Start of RECORDS FOR THIS TASK

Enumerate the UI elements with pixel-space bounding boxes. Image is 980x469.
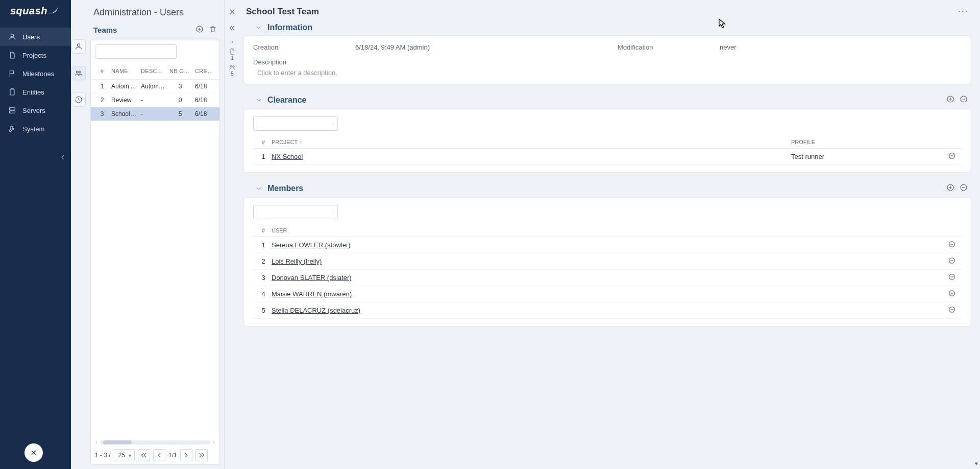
detailrail-members-icon[interactable]: 5 (226, 64, 239, 77)
members-col-user[interactable]: USER (272, 227, 944, 233)
col-name[interactable]: NAME (109, 65, 139, 77)
pager-prev[interactable] (153, 449, 165, 461)
scroll-left-icon (94, 440, 99, 445)
search-icon (333, 120, 334, 128)
member-user-link[interactable]: Maisie WARREN (mwaren) (272, 290, 352, 298)
minus-circle-icon (948, 289, 956, 297)
pager-next[interactable] (180, 449, 192, 461)
svg-point-5 (11, 112, 11, 112)
team-row[interactable]: 2 Review - 0 6/18 (91, 93, 219, 107)
sidebar-item-projects[interactable]: Projects (0, 46, 71, 64)
sidebar-item-servers[interactable]: Servers (0, 101, 71, 120)
info-creation-value: 6/18/24, 9:49 AM (admin) (355, 43, 597, 51)
clearance-remove-button[interactable] (960, 95, 968, 105)
sidebar-item-system[interactable]: System (0, 120, 71, 138)
detail-close-button[interactable] (226, 5, 239, 18)
plus-circle-icon (946, 95, 954, 103)
cell-idx: 1 (255, 241, 272, 249)
member-row-remove[interactable] (944, 256, 960, 266)
clearance-search-input[interactable] (257, 120, 333, 127)
user-icon (8, 33, 16, 41)
col-idx[interactable]: # (95, 65, 109, 77)
close-fab[interactable] (24, 443, 43, 462)
member-user-link[interactable]: Lois Reilly (lrelly) (272, 257, 322, 265)
sidebar-item-users[interactable]: Users (0, 28, 71, 46)
midrail-team-icon[interactable] (72, 66, 85, 80)
clearance-row: 1 NX School Test runner (253, 149, 962, 165)
clearance-search[interactable] (253, 116, 338, 131)
detailrail-docs-badge: 1 (231, 55, 234, 61)
plus-circle-icon (946, 183, 954, 192)
team-row[interactable]: 1 Autom ... Automa... 3 6/18 (91, 80, 219, 93)
delete-team-button[interactable] (209, 25, 217, 35)
detail-collapse-button[interactable] (226, 21, 239, 35)
cell-profile: Test runner (791, 153, 944, 160)
sidebar-item-entities[interactable]: Entities (0, 83, 71, 101)
chevron-down-icon[interactable] (255, 97, 262, 104)
info-description-placeholder[interactable]: Click to enter a description. (253, 69, 962, 77)
info-description-label: Description (253, 58, 962, 66)
cell-idx: 1 (95, 80, 109, 93)
members-col-idx[interactable]: # (255, 227, 272, 233)
wrench-icon (8, 125, 16, 133)
midrail-history-icon[interactable] (72, 93, 85, 106)
minus-circle-icon (960, 95, 968, 103)
member-row-remove[interactable] (944, 289, 960, 299)
chevron-down-icon[interactable] (255, 24, 262, 31)
members-search-input[interactable] (257, 208, 333, 216)
add-team-button[interactable] (195, 25, 204, 35)
cell-users: 0 (167, 93, 193, 107)
member-row-remove[interactable] (944, 273, 960, 283)
clearance-col-idx[interactable]: # (255, 139, 272, 145)
members-search[interactable] (253, 205, 338, 219)
team-row[interactable]: 3 School ... - 5 6/18 (91, 107, 219, 121)
brand-text: squash (10, 5, 47, 17)
team-search[interactable] (95, 44, 177, 59)
sidebar-item-milestones[interactable]: Milestones (0, 64, 71, 83)
clearance-col-project[interactable]: PROJECT↑ (272, 139, 791, 145)
cell-name: Autom ... (109, 80, 139, 93)
detail-rail: 1 5 (225, 0, 240, 469)
flag-icon (8, 69, 16, 78)
teams-panel: Administration - Users Teams # NAME (86, 0, 225, 469)
detail-more-button[interactable]: ··· (958, 6, 969, 17)
clearance-col-profile[interactable]: PROFILE (791, 139, 944, 145)
midrail-user-icon[interactable] (72, 40, 85, 53)
brand-swoosh-icon (46, 6, 61, 16)
clearance-add-button[interactable] (946, 95, 954, 105)
member-user-link[interactable]: Serena FOWLER (sfowler) (272, 241, 351, 249)
pager-first[interactable] (138, 449, 150, 461)
sidebar-item-label: Users (22, 33, 40, 41)
col-users[interactable]: NB OF USERS (167, 65, 193, 77)
chevrons-right-icon (198, 451, 206, 459)
team-table-hscroll[interactable] (91, 439, 219, 446)
sidebar-collapse-button[interactable] (59, 153, 67, 163)
members-add-button[interactable] (946, 183, 954, 194)
minus-circle-icon (960, 183, 968, 192)
chevron-down-icon[interactable] (255, 185, 262, 192)
team-search-input[interactable] (99, 48, 175, 55)
member-user-link[interactable]: Stella DELACRUZ (sdelacruz) (272, 307, 360, 314)
svg-point-4 (11, 109, 11, 109)
page-size-select[interactable]: 25 (114, 449, 135, 461)
members-remove-button[interactable] (960, 183, 968, 194)
member-user-link[interactable]: Donovan SLATER (dslater) (272, 274, 352, 282)
minus-circle-icon (948, 256, 956, 265)
detailrail-docs-icon[interactable]: 1 (226, 48, 239, 61)
col-desc[interactable]: DESCRIP... (139, 65, 167, 77)
minus-circle-icon (948, 273, 956, 281)
pager-last[interactable] (195, 449, 208, 461)
cell-created: 6/18 (193, 93, 215, 107)
clearance-row-remove[interactable] (944, 152, 960, 161)
chevron-left-icon (59, 153, 67, 161)
detailrail-info-icon[interactable] (226, 38, 239, 45)
info-modification-value: never (720, 43, 962, 51)
member-row-remove[interactable] (944, 306, 960, 315)
cell-idx: 4 (255, 290, 272, 298)
sort-asc-icon: ↑ (300, 139, 302, 145)
col-created[interactable]: CREAT (193, 65, 215, 77)
document-icon (229, 48, 236, 55)
info-icon (229, 38, 236, 45)
clearance-project-link[interactable]: NX School (272, 153, 303, 160)
member-row-remove[interactable] (944, 240, 960, 250)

End of RECORDS FOR THIS TASK

[WHAT THE TASK REQUIRES]
An exact, image-free transcription of all the records above is needed.

[TASK SOLUTION]
Enumerate the UI elements with pixel-space bounding boxes. Image is 980x469.
detailrail-members-icon[interactable]: 5 (226, 64, 239, 77)
members-col-user[interactable]: USER (272, 227, 944, 233)
col-name[interactable]: NAME (109, 65, 139, 77)
pager-prev[interactable] (153, 449, 165, 461)
scroll-left-icon (94, 440, 99, 445)
search-icon (333, 120, 334, 128)
member-user-link[interactable]: Maisie WARREN (mwaren) (272, 290, 352, 298)
minus-circle-icon (948, 289, 956, 297)
pager-next[interactable] (180, 449, 192, 461)
svg-point-5 (11, 112, 11, 112)
team-row[interactable]: 2 Review - 0 6/18 (91, 93, 219, 107)
sidebar-item-projects[interactable]: Projects (0, 46, 71, 64)
sidebar-item-servers[interactable]: Servers (0, 101, 71, 120)
info-creation-value: 6/18/24, 9:49 AM (admin) (355, 43, 597, 51)
clearance-remove-button[interactable] (960, 95, 968, 105)
sidebar-item-system[interactable]: System (0, 120, 71, 138)
detail-close-button[interactable] (226, 5, 239, 18)
plus-circle-icon (946, 95, 954, 103)
cell-idx: 1 (255, 241, 272, 249)
member-row-remove[interactable] (944, 256, 960, 266)
clearance-search-input[interactable] (257, 120, 333, 127)
user-icon (8, 33, 16, 41)
col-idx[interactable]: # (95, 65, 109, 77)
close-fab[interactable] (24, 443, 43, 462)
member-user-link[interactable]: Lois Reilly (lrelly) (272, 257, 322, 265)
sidebar-item-users[interactable]: Users (0, 28, 71, 46)
midrail-team-icon[interactable] (72, 66, 85, 80)
clearance-row: 1 NX School Test runner (253, 149, 962, 165)
clearance-search[interactable] (253, 116, 338, 131)
detailrail-docs-badge: 1 (231, 55, 234, 61)
plus-circle-icon (946, 183, 954, 192)
team-row[interactable]: 1 Autom ... Automa... 3 6/18 (91, 80, 219, 93)
delete-team-button[interactable] (209, 25, 217, 35)
detail-collapse-button[interactable] (226, 21, 239, 35)
cell-profile: Test runner (791, 153, 944, 160)
sidebar-item-entities[interactable]: Entities (0, 83, 71, 101)
chevron-down-icon[interactable] (255, 97, 262, 104)
info-description-placeholder[interactable]: Click to enter a description. (253, 69, 962, 77)
info-description-label: Description (253, 58, 962, 66)
cell-idx: 1 (95, 80, 109, 93)
members-col-idx[interactable]: # (255, 227, 272, 233)
wrench-icon (8, 125, 16, 133)
midrail-history-icon[interactable] (72, 93, 85, 106)
minus-circle-icon (960, 95, 968, 103)
member-row-remove[interactable] (944, 289, 960, 299)
chevron-down-icon[interactable] (255, 24, 262, 31)
members-search-input[interactable] (257, 208, 333, 216)
add-team-button[interactable] (195, 25, 204, 35)
cell-users: 0 (167, 93, 193, 107)
member-row-remove[interactable] (944, 273, 960, 283)
clearance-col-idx[interactable]: # (255, 139, 272, 145)
members-search[interactable] (253, 205, 338, 219)
team-row[interactable]: 3 School ... - 5 6/18 (91, 107, 219, 121)
brand-text: squash (10, 5, 47, 17)
team-search[interactable] (95, 44, 177, 59)
sidebar-item-milestones[interactable]: Milestones (0, 64, 71, 83)
clearance-col-project[interactable]: PROJECT↑ (272, 139, 791, 145)
cell-name: Autom ... (109, 80, 139, 93)
detail-rail: 1 5 (225, 0, 240, 469)
flag-icon (8, 69, 16, 78)
teams-panel: Administration - Users Teams # NAME (86, 0, 225, 469)
detail-more-button[interactable]: ··· (958, 6, 969, 17)
clearance-col-profile[interactable]: PROFILE (791, 139, 944, 145)
midrail-user-icon[interactable] (72, 40, 85, 53)
brand-swoosh-icon (46, 6, 61, 16)
clearance-add-button[interactable] (946, 95, 954, 105)
member-user-link[interactable]: Serena FOWLER (sfowler) (272, 241, 351, 249)
pager-first[interactable] (138, 449, 150, 461)
sidebar-item-label: Users (22, 33, 40, 41)
col-users[interactable]: NB OF USERS (167, 65, 193, 77)
chevrons-right-icon (198, 451, 206, 459)
team-table-hscroll[interactable] (91, 439, 219, 446)
sidebar-collapse-button[interactable] (59, 153, 67, 163)
members-add-button[interactable] (946, 183, 954, 194)
minus-circle-icon (960, 183, 968, 192)
chevron-down-icon[interactable] (255, 185, 262, 192)
team-search-input[interactable] (99, 48, 175, 55)
member-user-link[interactable]: Stella DELACRUZ (sdelacruz) (272, 307, 360, 314)
svg-point-4 (11, 109, 11, 109)
page-size-select[interactable]: 25 (114, 449, 135, 461)
members-remove-button[interactable] (960, 183, 968, 194)
member-user-link[interactable]: Donovan SLATER (dslater) (272, 274, 352, 282)
minus-circle-icon (948, 256, 956, 265)
detailrail-docs-icon[interactable]: 1 (226, 48, 239, 61)
col-desc[interactable]: DESCRIP... (139, 65, 167, 77)
minus-circle-icon (948, 273, 956, 281)
pager-last[interactable] (195, 449, 208, 461)
cell-created: 6/18 (193, 93, 215, 107)
clearance-row-remove[interactable] (944, 152, 960, 161)
chevron-left-icon (59, 153, 67, 161)
detailrail-info-icon[interactable] (226, 38, 239, 45)
info-modification-value: never (720, 43, 962, 51)
member-row-remove[interactable] (944, 306, 960, 315)
cell-idx: 4 (255, 290, 272, 298)
sort-asc-icon: ↑ (300, 139, 302, 145)
col-created[interactable]: CREAT (193, 65, 215, 77)
document-icon (229, 48, 236, 55)
info-icon (229, 38, 236, 45)
clearance-project-link[interactable]: NX School (272, 153, 303, 160)
member-row-remove[interactable] (944, 240, 960, 250)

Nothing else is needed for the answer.